Sometime in the late 60's or early 70's the Feds determined that the Bell System must divest of the Canadian holdings. Bell Canada ceased to be part of the US Bell System as did Northern Electric. BNR (known as Bell Northern Research) was formed in Ottawa to carry on the work for Bell Canada that was formerly done at Bell Labs.
Northern Electric almost mirrored the WE product line including telephone sets, 1317, 202, 302, 500's to name a few and the unusual "Uniphone" that looked like a 302 turned sideways.
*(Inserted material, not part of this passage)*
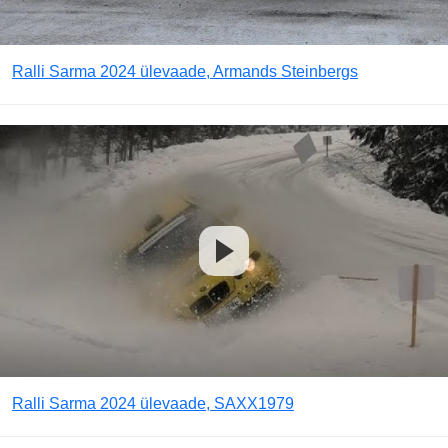
Ralli Sarma 2024 ülevaade, Armands Steinbergs
Ralli Sarma 2024 ülevaade, SAXX1979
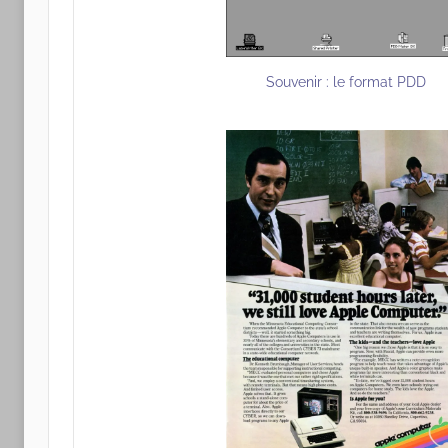
Souvenir : le format PDD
It is my understanding that this set was never used by Bell Canada but by the subsidiary holdings such as New Brunswick Tel and Maritime Tel ant Tel. Thus the Canadian and US sets differ only by the label in some cases.
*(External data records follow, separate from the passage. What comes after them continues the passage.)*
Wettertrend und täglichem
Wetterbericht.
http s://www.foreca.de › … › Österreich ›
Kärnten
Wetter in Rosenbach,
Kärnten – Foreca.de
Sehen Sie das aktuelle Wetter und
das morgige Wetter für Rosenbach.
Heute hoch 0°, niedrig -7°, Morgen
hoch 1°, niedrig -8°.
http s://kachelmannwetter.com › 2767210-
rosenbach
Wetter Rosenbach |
Northern Electric furnished a lot of equipment to the independent companies in the US that wanted WE equipment. Graybar carried the line for some time. NE also made #5 crossbar which was marketed by Stromberg Carlson in the US for the Independent market. At one time, Las Vegas was 100% NE #5 Crossbar.
Another interesting sidelight. When Bell Canada had to separate from Bell Labs, the Canadian folk had been doing a lot of work on digital switching. Someone at Bell Labs made the decision that since everyone knows that voice communication is analog, you Canadians can take your digital research with you.
Western Electric, per se, bit the dust in 1984. Northern Electric test marketed in the US with the SG-1 "Pulse" electronic PBX. One small problem, there already was a company in the US known as Northern Electric that made appliances and other consumer good. Northern Electric restructured as Northern Telecom and entered the US market with the SL-1 digital PBX in competition with the WE Dimension which was Electronic but not fully digital. The SL-1 (Meridian) is alive and well today.
Where are we today? Bell Canada, Northern Telecom (now Nortel Networks) and BNR comprise the "Tri Corporate Structure" of Bell Canada enterprises. Western Electric was absorbed into AT&T which subsequently spun off manufacturing to Lucent. Hence today we have Nortel and Lucent which used to be part of the same organization in fierce competition. As of 2009, Avaya, Inc., which was part of Lucent, acquired Nortel's enterprise phone business. This essentially brings back together two important segments of the once unified phone manufacturing of Western Electric.